Ее увлечение боевыми единоборствами, думаю, не требует дополнительных разъяснений, так же как и специфика ее отношений с сексуальными партнерами. В ней было слишком много неотреагированной агрессии, которую она направляла на себя, своих противников на татами и на свое ближайшее окружение, хотя эта агрессия предназначалась совсем другому человеку.
Ее опоздания на сессии, молчание в ответ на мои вопросы и задержки оплаты — это тоже попытки «наказать», но уже меня.

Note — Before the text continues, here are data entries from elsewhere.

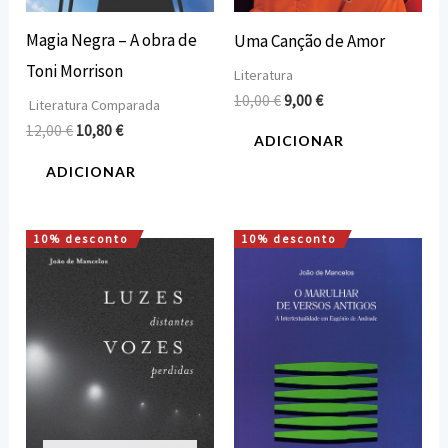
Magia Negra – A obra de
Uma Canção de Amor
Toni Morrison
Literatura
10,00
€
9,00
€
Literatura Comparada
12,00
€
10,80
€
ADICIONAR
ADICIONAR
10% desconto
10% desconto
O
O
O
O
preço
preço
preço
preço
original
atual
original
atual
era:
é:
era:
é:
8,00 €.
7,20 €.
12,00 €.
10,80 €.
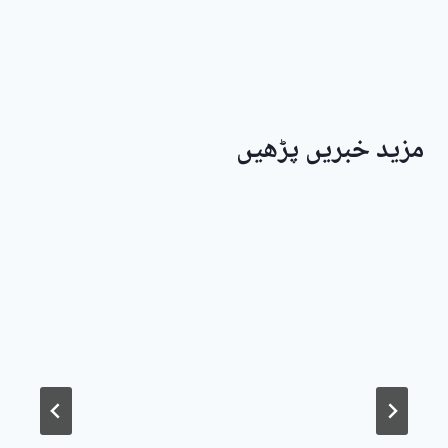
مزید خبریں پڑھیں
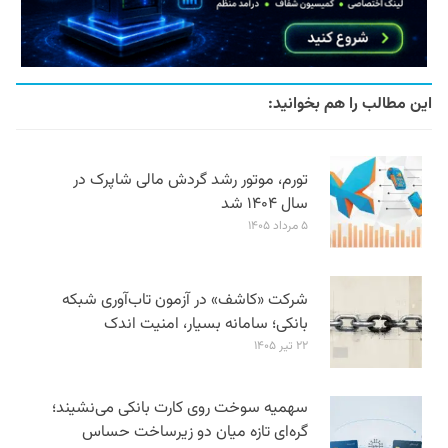
این مطالب را هم بخوانید:
تورم، موتور رشد گردش مالی شاپرک در
سال ۱۴۰۴ شد
۵ مرداد ۱۴۰۵
شرکت «کاشف» در آزمون تاب‌آوری شبکه
بانکی؛ سامانه‌ بسیار، امنیت اندک
۲۲ تیر ۱۴۰۵
سهمیه سوخت روی کارت بانکی می‌نشیند؛
گره‌ای تازه میان دو زیرساخت حساس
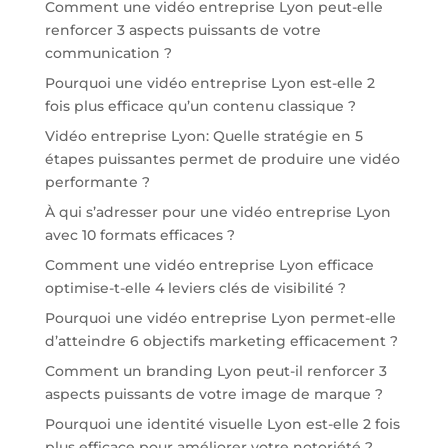
Comment une vidéo entreprise Lyon peut-elle
renforcer 3 aspects puissants de votre
communication ?
Pourquoi une vidéo entreprise Lyon est-elle 2
fois plus efficace qu’un contenu classique ?
Vidéo entreprise Lyon: Quelle stratégie en 5
étapes puissantes permet de produire une vidéo
performante ?
À qui s’adresser pour une vidéo entreprise Lyon
avec 10 formats efficaces ?
Comment une vidéo entreprise Lyon efficace
optimise-t-elle 4 leviers clés de visibilité ?
Pourquoi une vidéo entreprise Lyon permet-elle
d’atteindre 6 objectifs marketing efficacement ?
Comment un branding Lyon peut-il renforcer 3
aspects puissants de votre image de marque ?
Pourquoi une identité visuelle Lyon est-elle 2 fois
plus efficace pour améliorer votre notoriété ?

Сделаю еще одно примечание. О матери в процессе сессий практически не вспоминалось, ее как бы не существовало. И это также закономерно, поскольку, по словам пациентки, «мать всегда знала и всегда молчала», поэтому в сознании пациентки она «аннулирована» — она не только не являлась естественным для любого ребенка (даже взрослого) объектом привязанности, а ее — как бы вообще не было.
Это был тяжелый и крайне негативный терапевтический опыт.
Мой супервизор, вероятно, чувствуя, как я расстроен этой неудачей, был достаточно добр ко мне и, выслушав содержание нескольких сессий, сказал, что я был исходно не прав, когда брал эту пациентку в терапию. По его мнению, она не осознавала психологической природы своих проблем, а это является абсолютным противопоказанием к терапии. Это было слабым утешением. Но с тех пор я более внимательно отношусь к диагностике такого противопоказания уже на первых диагностических встречах с пациентами.
У меня было несколько аналогичных случаев, где причина была такая же, а реакция на психическую травму и исход терапии— качественно иные. Но я выбрал для последней иллюстрации случаев мести именно этот, помня о том, что признание своих ошибок и неудач всегда доставляет терапевту больше чести, чем бесконечные рассказы о том, каким успешным терапевтом он оказывался в самых, казалось бы, безысходных ситуациях.